[Opening Information given section]
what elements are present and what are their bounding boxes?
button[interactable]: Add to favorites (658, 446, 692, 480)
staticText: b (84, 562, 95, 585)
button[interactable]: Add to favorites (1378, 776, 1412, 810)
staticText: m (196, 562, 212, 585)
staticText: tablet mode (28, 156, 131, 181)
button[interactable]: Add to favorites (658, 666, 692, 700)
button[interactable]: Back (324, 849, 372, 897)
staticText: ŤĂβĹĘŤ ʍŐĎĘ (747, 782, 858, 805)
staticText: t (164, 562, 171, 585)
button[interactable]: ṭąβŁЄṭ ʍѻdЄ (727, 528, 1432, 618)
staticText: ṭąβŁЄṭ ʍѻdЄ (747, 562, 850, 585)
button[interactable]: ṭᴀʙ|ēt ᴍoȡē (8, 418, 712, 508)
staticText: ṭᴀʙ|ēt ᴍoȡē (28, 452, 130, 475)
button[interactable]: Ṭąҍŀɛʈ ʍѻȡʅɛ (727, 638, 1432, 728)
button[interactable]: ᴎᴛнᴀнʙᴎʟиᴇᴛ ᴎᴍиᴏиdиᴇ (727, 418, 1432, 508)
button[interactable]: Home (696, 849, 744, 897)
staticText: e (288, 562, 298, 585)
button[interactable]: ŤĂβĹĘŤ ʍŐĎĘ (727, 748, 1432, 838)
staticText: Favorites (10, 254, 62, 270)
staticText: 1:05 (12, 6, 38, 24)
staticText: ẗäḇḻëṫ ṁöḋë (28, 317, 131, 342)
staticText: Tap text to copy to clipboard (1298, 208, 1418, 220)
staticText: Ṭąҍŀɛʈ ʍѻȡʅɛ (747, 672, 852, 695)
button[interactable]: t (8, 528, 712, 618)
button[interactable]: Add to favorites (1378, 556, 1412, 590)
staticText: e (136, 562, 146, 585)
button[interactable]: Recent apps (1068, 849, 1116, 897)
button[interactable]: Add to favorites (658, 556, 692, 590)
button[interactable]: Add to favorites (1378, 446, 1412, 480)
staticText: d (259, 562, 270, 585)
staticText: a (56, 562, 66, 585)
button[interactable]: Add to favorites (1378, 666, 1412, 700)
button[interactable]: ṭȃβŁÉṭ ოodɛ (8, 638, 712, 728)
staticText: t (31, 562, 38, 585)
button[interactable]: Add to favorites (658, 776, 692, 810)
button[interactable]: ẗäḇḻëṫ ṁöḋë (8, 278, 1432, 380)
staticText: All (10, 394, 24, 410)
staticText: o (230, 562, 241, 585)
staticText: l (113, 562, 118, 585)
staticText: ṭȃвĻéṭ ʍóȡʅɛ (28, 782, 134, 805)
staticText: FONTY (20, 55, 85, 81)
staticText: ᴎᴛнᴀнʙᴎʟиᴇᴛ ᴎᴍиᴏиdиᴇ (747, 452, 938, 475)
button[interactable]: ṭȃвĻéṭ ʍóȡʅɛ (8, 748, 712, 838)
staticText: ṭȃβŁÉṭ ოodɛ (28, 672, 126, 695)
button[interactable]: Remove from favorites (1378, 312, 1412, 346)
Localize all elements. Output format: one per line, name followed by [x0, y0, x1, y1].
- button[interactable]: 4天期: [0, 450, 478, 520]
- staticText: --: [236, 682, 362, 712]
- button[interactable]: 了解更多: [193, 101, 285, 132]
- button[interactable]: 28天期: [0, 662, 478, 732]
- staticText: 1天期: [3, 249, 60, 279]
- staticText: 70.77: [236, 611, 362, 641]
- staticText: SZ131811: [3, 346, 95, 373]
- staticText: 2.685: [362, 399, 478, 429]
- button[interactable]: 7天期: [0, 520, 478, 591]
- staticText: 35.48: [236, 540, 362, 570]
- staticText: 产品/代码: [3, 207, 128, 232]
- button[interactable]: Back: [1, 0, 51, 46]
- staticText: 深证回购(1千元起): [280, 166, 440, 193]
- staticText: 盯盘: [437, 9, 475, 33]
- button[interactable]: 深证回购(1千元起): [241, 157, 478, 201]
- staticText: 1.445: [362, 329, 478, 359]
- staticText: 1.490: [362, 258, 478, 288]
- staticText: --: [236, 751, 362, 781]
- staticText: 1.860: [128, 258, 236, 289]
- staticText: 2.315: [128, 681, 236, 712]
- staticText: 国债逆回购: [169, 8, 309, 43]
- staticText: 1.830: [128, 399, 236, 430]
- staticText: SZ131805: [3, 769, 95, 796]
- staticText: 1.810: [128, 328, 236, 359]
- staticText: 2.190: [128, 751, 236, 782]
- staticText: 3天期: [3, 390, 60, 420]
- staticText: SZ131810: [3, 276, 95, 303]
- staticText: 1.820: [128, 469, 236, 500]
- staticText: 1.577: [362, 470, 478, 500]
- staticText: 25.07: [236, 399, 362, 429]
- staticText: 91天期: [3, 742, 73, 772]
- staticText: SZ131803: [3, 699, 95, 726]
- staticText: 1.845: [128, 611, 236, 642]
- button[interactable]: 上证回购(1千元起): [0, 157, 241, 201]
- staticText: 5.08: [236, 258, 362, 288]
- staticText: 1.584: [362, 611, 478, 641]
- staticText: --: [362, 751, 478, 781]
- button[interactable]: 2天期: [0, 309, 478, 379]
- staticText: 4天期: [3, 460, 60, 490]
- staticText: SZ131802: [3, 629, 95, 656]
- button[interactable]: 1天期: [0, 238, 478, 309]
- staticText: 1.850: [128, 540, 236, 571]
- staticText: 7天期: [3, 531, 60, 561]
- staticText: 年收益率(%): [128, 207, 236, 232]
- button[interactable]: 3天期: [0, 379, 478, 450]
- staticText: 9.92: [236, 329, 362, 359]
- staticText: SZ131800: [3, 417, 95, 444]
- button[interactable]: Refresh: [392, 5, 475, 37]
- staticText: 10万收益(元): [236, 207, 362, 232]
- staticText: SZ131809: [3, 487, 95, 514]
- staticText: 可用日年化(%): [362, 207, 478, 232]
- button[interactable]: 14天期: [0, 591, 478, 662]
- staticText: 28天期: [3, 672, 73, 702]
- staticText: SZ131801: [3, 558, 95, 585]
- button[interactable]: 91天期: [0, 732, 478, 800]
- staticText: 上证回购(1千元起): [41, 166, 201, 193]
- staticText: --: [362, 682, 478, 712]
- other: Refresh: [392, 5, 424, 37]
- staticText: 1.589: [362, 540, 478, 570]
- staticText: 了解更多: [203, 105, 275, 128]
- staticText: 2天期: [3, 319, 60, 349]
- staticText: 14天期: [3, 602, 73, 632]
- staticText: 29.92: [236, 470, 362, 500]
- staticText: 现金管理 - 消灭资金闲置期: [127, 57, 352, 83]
[Closing Information given section]
[Opening Information given section]
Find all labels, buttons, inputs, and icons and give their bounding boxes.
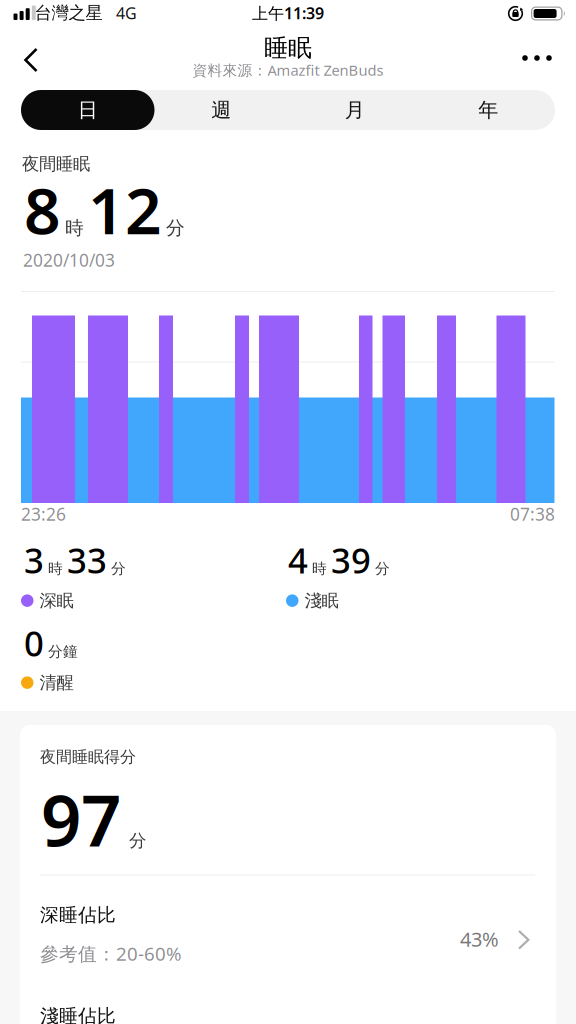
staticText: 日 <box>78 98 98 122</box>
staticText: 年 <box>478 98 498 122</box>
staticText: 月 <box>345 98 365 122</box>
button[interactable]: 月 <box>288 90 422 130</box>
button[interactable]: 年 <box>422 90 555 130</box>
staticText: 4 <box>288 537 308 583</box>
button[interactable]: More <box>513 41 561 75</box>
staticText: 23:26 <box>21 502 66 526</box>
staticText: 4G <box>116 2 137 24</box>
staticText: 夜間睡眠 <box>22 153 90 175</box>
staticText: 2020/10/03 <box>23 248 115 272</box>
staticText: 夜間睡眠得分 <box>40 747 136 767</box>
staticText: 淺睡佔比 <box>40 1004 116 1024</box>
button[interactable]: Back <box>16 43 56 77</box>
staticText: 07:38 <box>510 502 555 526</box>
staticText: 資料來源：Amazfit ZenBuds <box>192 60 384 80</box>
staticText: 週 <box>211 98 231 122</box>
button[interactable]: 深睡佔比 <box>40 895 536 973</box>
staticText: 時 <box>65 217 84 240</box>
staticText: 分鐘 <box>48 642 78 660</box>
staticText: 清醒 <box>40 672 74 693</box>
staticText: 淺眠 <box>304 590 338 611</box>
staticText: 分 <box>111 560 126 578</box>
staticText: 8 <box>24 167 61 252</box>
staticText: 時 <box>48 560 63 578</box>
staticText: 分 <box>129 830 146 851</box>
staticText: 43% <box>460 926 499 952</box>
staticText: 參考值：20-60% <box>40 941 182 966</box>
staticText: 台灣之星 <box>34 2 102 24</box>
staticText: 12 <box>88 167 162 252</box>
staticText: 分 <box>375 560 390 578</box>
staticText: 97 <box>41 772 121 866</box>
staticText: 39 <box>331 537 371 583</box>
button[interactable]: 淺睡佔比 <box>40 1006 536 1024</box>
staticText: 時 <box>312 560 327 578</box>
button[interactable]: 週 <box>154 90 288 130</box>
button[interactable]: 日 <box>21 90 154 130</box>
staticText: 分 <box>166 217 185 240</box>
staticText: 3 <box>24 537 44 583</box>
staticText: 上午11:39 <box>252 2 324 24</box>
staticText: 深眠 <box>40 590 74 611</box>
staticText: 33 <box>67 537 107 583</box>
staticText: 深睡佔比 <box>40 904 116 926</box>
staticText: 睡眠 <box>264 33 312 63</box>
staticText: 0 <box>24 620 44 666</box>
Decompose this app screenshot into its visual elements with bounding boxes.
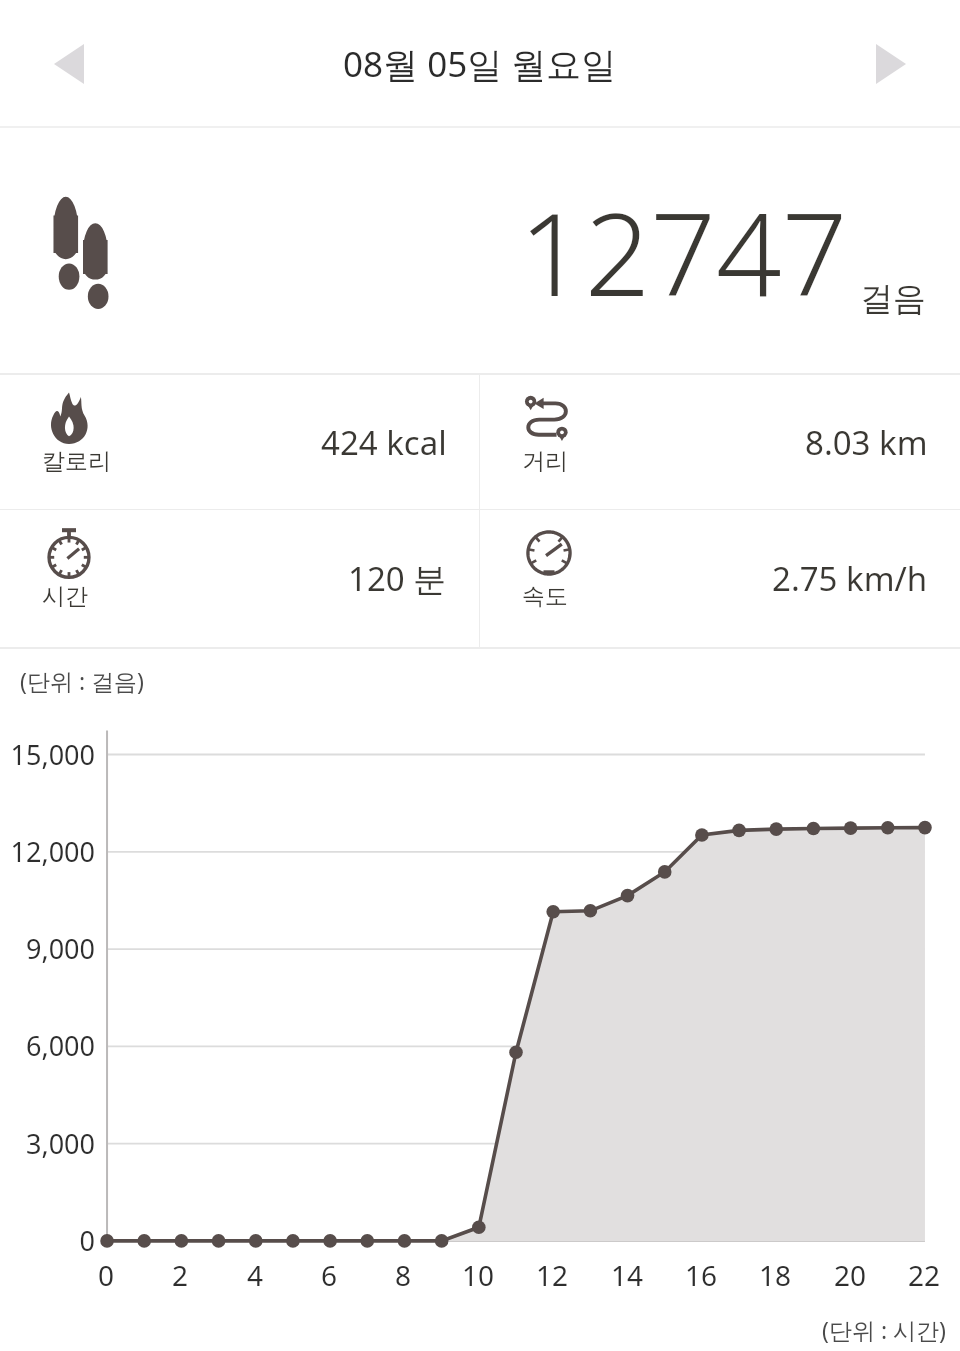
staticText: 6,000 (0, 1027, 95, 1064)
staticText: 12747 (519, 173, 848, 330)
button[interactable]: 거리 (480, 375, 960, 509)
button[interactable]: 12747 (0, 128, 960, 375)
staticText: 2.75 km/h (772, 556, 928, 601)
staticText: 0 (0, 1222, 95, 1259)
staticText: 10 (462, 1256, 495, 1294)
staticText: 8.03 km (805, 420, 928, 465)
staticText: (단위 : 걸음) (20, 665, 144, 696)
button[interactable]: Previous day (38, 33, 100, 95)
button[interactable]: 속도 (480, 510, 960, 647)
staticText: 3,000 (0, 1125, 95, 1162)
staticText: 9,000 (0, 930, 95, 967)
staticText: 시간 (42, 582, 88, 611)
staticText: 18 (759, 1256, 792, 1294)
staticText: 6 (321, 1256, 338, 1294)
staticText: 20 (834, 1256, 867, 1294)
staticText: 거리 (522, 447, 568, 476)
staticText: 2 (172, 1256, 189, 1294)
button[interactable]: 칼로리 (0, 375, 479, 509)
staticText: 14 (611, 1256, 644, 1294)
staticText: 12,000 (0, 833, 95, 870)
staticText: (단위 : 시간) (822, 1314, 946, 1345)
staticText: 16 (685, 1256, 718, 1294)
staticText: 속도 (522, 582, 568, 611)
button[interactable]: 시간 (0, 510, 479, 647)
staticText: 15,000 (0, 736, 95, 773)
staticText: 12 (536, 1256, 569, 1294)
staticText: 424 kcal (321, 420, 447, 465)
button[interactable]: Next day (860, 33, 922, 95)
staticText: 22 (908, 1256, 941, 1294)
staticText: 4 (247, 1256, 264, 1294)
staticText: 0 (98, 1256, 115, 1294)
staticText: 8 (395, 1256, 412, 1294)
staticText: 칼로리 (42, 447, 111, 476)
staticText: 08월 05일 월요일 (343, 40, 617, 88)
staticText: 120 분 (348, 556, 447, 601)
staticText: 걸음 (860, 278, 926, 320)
[Closing Information given section]
[Opening Information given section]
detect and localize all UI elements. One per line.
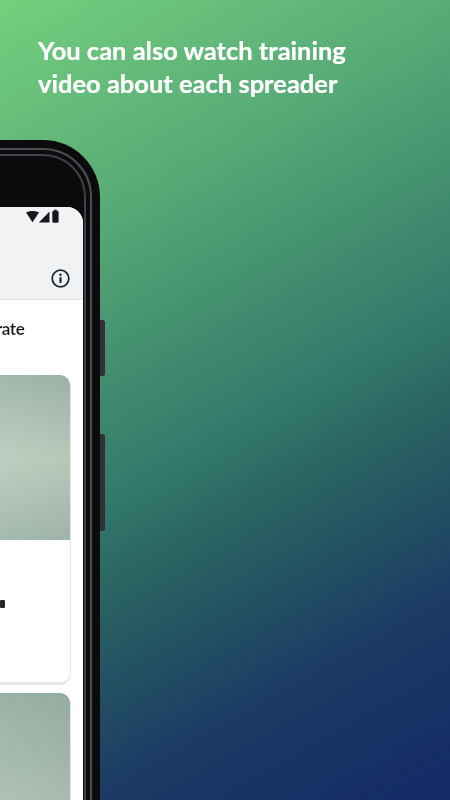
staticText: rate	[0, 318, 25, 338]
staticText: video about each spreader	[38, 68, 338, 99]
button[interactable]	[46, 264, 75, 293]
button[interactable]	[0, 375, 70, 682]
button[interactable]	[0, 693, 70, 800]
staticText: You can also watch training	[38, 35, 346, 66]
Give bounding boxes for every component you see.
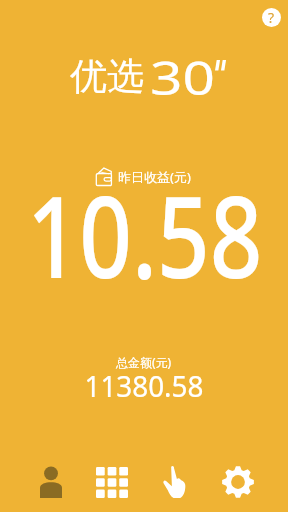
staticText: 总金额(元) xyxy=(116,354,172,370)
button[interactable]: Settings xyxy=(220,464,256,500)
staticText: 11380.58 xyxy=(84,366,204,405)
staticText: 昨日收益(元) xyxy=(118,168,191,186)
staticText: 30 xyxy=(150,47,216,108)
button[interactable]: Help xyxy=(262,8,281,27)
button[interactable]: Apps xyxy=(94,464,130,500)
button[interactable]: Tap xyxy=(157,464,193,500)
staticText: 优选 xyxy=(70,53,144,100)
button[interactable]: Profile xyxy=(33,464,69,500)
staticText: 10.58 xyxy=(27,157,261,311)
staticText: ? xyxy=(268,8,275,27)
[Closing Information given section]
Directions for this task → When a line among the entries contains "Back", pull that line out.

Result for this task →
button[interactable]: Back (324, 849, 372, 897)
- button[interactable]: Back: [1, 0, 51, 46]
button[interactable]: Back <box>16 43 56 77</box>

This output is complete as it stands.